For Americans concerned about whether impressionist paintings, fabled violins and other treasured items might be stolen property, the Federal Bureau of Investigation has launched a new art crime smartphone app that promises direct contact with agents.
Anybody can use this free downloadable app, FBI officials announced Monday, to verify whether art and antiquities they own or are looking to buy weren’t stolen.
“Submit tips to the FBI directly from the app,” officials said.
This app gives mobile, on-the-run access to a National Stolen Art File database that FBI art crime investigators developed in working their cases.
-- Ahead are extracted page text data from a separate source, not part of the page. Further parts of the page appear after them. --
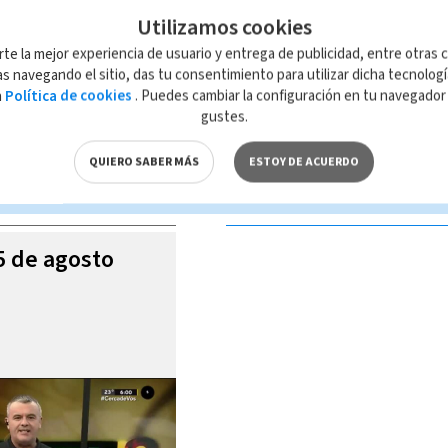
Utilizamos cookies
rte la mejor experiencia de usuario y entrega de publicidad, entre otras c
s navegando el sitio, das tu consentimiento para utilizar dicha tecnolog
a
Política de cookies
. Puedes cambiar la configuración en tu navegado
 de esta página, mismo que es propiedad de TELEDIARIO; su reproducción
gustes.
con las leyes aplicables.
QUIERO SABER MÁS
ESTOY DE ACUERDO
S VIDEOS
05 de agosto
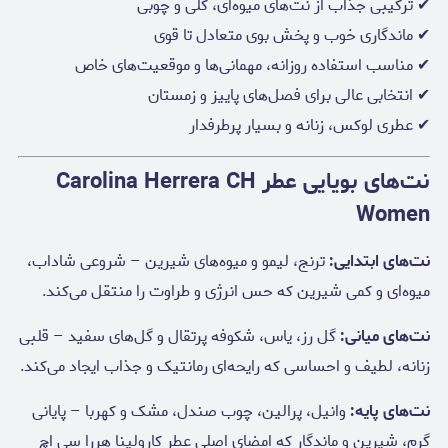
✔ ترکیبی جذاب از نت‌های میوه‌ای، گلی و چوبی
✔ ماندگاری خوب و پخش بوی متعادل تا قوی
✔ مناسب استفاده روزانه، مهمانی‌ها و موقعیت‌های خاص
✔ انتخابی عالی برای فصل‌های پاییز و زمستان
✔ عطری لوکس، زنانه و بسیار پرطرفدار
نت‌های بویایی عطر Carolina Herrera CH
Women
نت‌های ابتدایی:
ترنج، لیمو و میوه‌های شیرین – شروعی شاداب،
میوه‌ای و کمی شیرین که حس انرژی و طراوت را منتقل می‌کند.
نت‌های میانی:
گل رز، یاس، شکوفه پرتقال و گل‌های سفید – قلبی
زنانه، لطیف و احساسی که رایحه‌ای رمانتیک و جذاب ایجاد می‌کند.
نت‌های پایه:
وانیل، پرالین، چوب صندل، مشک و کهربا – پایانی
گرم، شیرین و ماندگار که امضای اصلی عطر کارولینا هررا سی اچ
In the past, police agencies and art-industry partners in the United States and abroad have submitted information on stolen Claude Monet paintings, Stradivarius violins, Tiffany lamps and the like to this database, FBI officials said. It holds secrets on the provenance of scores of stolen pieces of art and other culturally significant property.
By tapping public eyes and ears, FBI managers said, they hope to help law enforcers close cases and return art and property to rightful owners.
FBI Art Crime Program Agent Colleen Childers said making the NSAF publicly available was a big step and that, now, “we want to continue to push to make it a more user-friendly platform.”
Americans curious about art and antiquities they see could conduct computer searches for known stolen items with a focus on locations, descriptions and types of art.
Beyond submitting tips to FBI agents, the app lets users display relevant information and save it for easy access. Stolen art sleuths also could share information from the app via text messaging, email, and postings on other social media platforms.